Said Blackburn on Thursday afternoon from her Washington, D.C. office, "Where the bill is right now is we're waiting to vote on passage.

"We (House Republicans opposing the President's executive action on immigration) have tried since August to try to work with the leadership to find a way to defund or stall the President's executive amnesty before he took the action in November, so now we're trying to freeze it until we can get back here in January and work on getting a new (DHS) funding measure to the floor in February. That's the posture that we're in now.

"I think the American people were loud and clear when they voted in November that they want things to change in Washington, that they did not want this executive amnesty to take place. It was the biggest issue we had in November. They (Republican voters) know we cannot take some of the measures we would like to take until we (Republicans) take control of the Senate in January. They would like us to send the strongest possible bill to the Senate in January."

Under the omnibus bill as currently written, Blackburn said, provisions of the executive action on immigration administered by DHS would be funded through February even as House and Senate Republicans would be working to undo them.

Blackburn said she had spent much of the day talking to constituents in her district who were sending a clear message of support for her opposition to the spending bill as currently written.

"They want a 'no' vote on the bill," she said. "They thanked me for being a 'no' vote. However, they also understand that voting 'yes' on the rule allows the debate to go forward, and they think that's the right thing to do so that we actually get the bill on the floor and everyone has to weigh in with a 'yes' or 'no.'"
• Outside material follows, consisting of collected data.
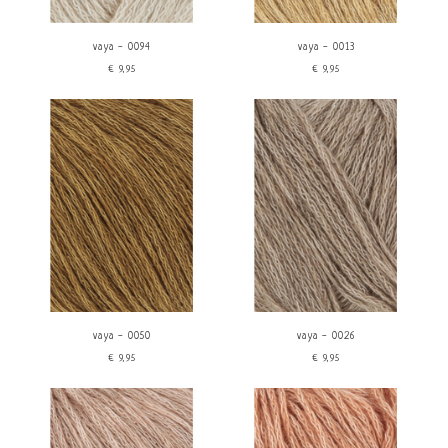
vaya - 0094
vaya - 0013
€9,95
€9,95
vaya - 0050
vaya - 0026
€9,95
€9,95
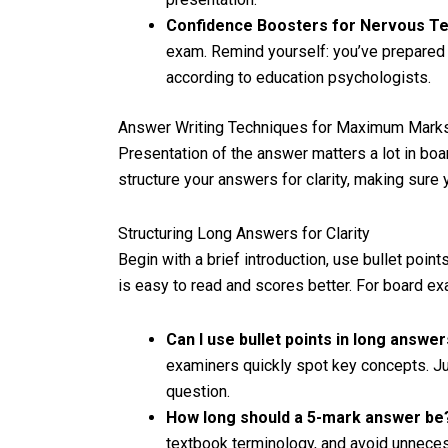
Confidence Boosters for Nervous Te
exam. Remind yourself: you’ve prepared
according to education psychologists.
Answer Writing Techniques for Maximum Mark
Presentation of the answer matters a lot in bo
structure your answers for clarity, making sure
Structuring Long Answers for Clarity
Begin with a brief introduction, use bullet poin
is easy to read and scores better. For board ex
Can I use bullet points in long answe
examiners quickly spot key concepts. Ju
question.
How long should a 5-mark answer b
textbook terminology, and avoid unneces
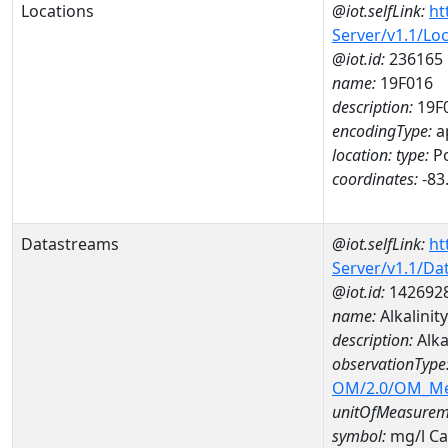
Locations
@iot.selfLink:
ht
Server/v1.1/Lo
@iot.id:
236165
name:
19F016
description:
19F
encodingType:
a
location:
type:
Po
coordinates:
-83
Datastreams
@iot.selfLink:
ht
Server/v1.1/D
@iot.id:
142692
name:
Alkalini
description:
Alka
observationType
OM/2.0/OM_M
unitOfMeasurem
symbol:
mg/l C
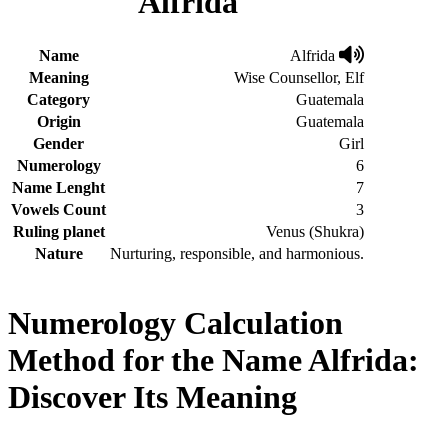
Alfrida
Name
Alfrida
Meaning
Wise Counsellor, Elf
Category
Guatemala
Origin
Guatemala
Gender
Girl
Numerology
6
Name Lenght
7
Vowels Count
3
Ruling planet
Venus (Shukra)
Nature
Nurturing, responsible, and harmonious.
Numerology Calculation
Method for the Name Alfrida:
Discover Its Meaning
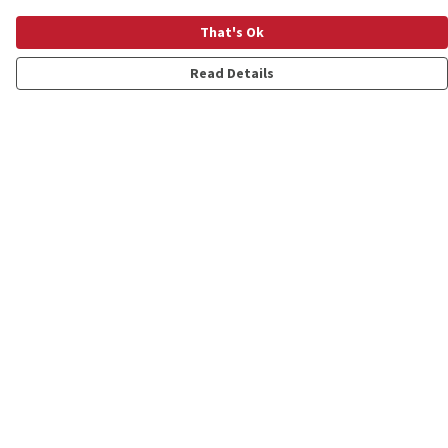
That's Ok
Read Details
Menu
Shop
Personalised
New
Gifts
Collections
Outlet
Help
Help Centre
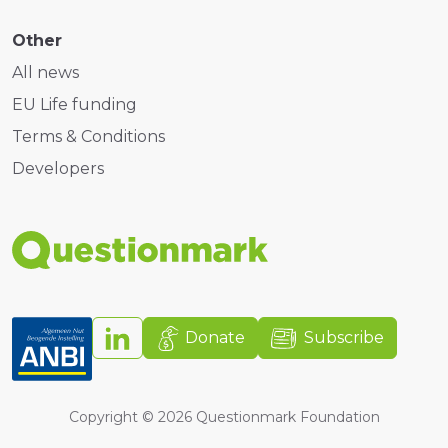
Other
All news
EU Life funding
Terms & Conditions
Developers
Donate
Subscribe
Copyright ©
2026
Questionmark Foundation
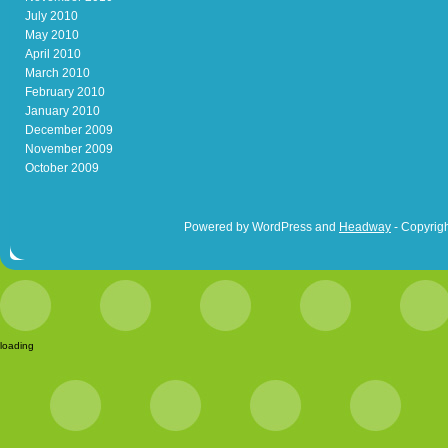
July 2010
May 2010
April 2010
March 2010
February 2010
January 2010
December 2009
November 2009
October 2009
Powered by WordPress and
Headway
- Copyrigh
loading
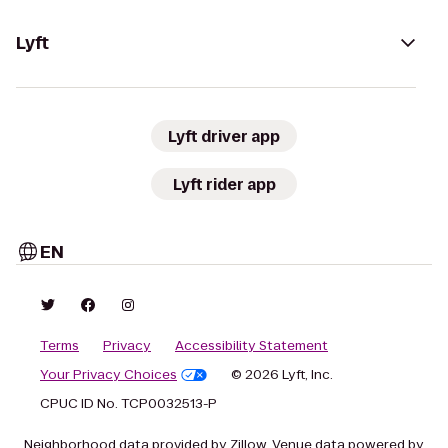
Lyft
Lyft driver app
Lyft rider app
EN
Terms
Privacy
Accessibility Statement
Your Privacy Choices
© 2026 Lyft, Inc.
CPUC ID No. TCP0032513-P
Neighborhood data provided by Zillow. Venue data powered by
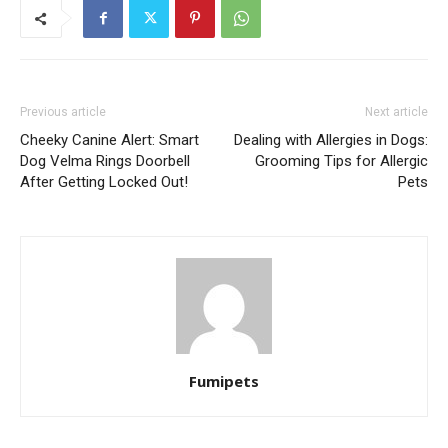
Previous article
Next article
Cheeky Canine Alert: Smart
Dealing with Allergies in Dogs:
Dog Velma Rings Doorbell
Grooming Tips for Allergic
After Getting Locked Out!
Pets
Fumipets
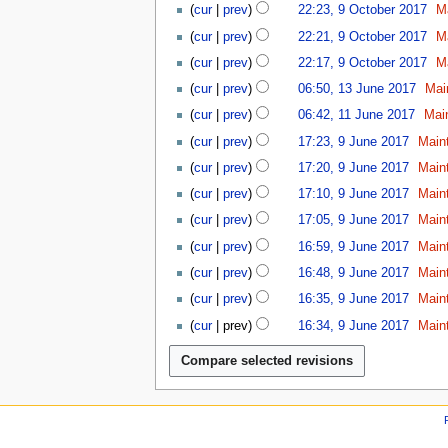
n
u
b
y
2
cur
prev
22:23, 9 October 2017
M
2
c
9
e
e
2
0
0
t
cur
prev
22:21, 9 October 2017
M
2
r
0
2
1
o
0
2
cur
prev
22:17, 9 October 2017
M
1
0
8
b
1
0
1
8
cur
prev
06:50, 13 June 2017
Mai
e
8
1
3
1
r
cur
prev
06:42, 11 June 2017
Mai
8
J
1
2
9
u
cur
prev
17:23, 9 June 2017
Main
J
0
J
n
u
1
cur
prev
17:20, 9 June 2017
Main
u
e
n
7
n
cur
prev
17:10, 9 June 2017
Main
2
e
e
0
cur
prev
17:05, 9 June 2017
Main
2
2
1
0
cur
prev
16:59, 9 June 2017
Main
0
7
1
1
cur
prev
16:48, 9 June 2017
Main
7
7
cur
prev
16:35, 9 June 2017
Main
cur
prev
16:34, 9 June 2017
Main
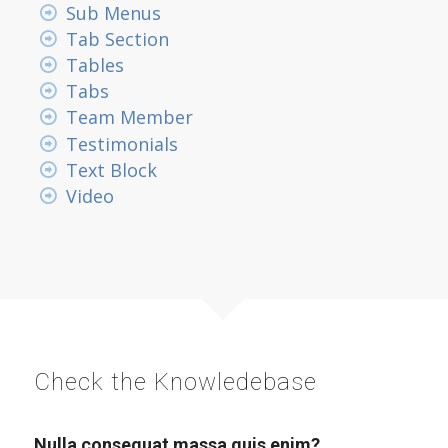
Sub Menus
Tab Section
Tables
Tabs
Team Member
Testimonials
Text Block
Video
Check the Knowledebase
Nulla consequat massa quis enim?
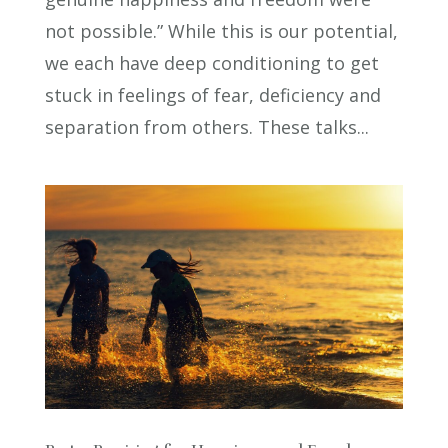
not possible.” While this is our potential,
we each have deep conditioning to get
stuck in feelings of fear, deficiency and
separation from others. These talks...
The rule vote Blackburn spoke of, usually a formality to get a bill on the floor, almost went down in defeat on Thursday afternoon.

Blackburn said that while she was optimistic that short-term funding mechanisms could be found to forestall a government shutdown, at present nothing could be known for sure, including how the vote on the omnibus bill would turn out if it did reach the floor for a vote.

"At this point," she said, "we don't have another bill on the floor. My preference would be for them to attach my Aug. 1 House-passed language to the bill to freeze the President's executive action program."

On Aug. 1, the House approved H.R. 5272, legislation sponsored by Blackburn that would freeze the Deferred Action for Childhood Arrivals (DACA) program prohibiting federal funds or resources from being used to adjudicate new applications under DACA. The legislation would also prevent President Obama from taking future executive actions to expand amnesty for undocumented aliens.

H.R. 5272 is one of more than 400 bills passed by the Republican-controlled House currently awaiting action in the Democrat-controlled Senate.

For a summary of the House version of the 2015 Omnibus Appropriations bill, visit http://tinyurl.com/pw6fjdo.

UPDATE: At 9:42 p.m. Thursday the Associated Press reported that the $1.1 trillion bill passed by a vote of 219-206 after President Obama urged House Democrats to support the measure.

The bill must now be approved by the Democratic-controlled Senate.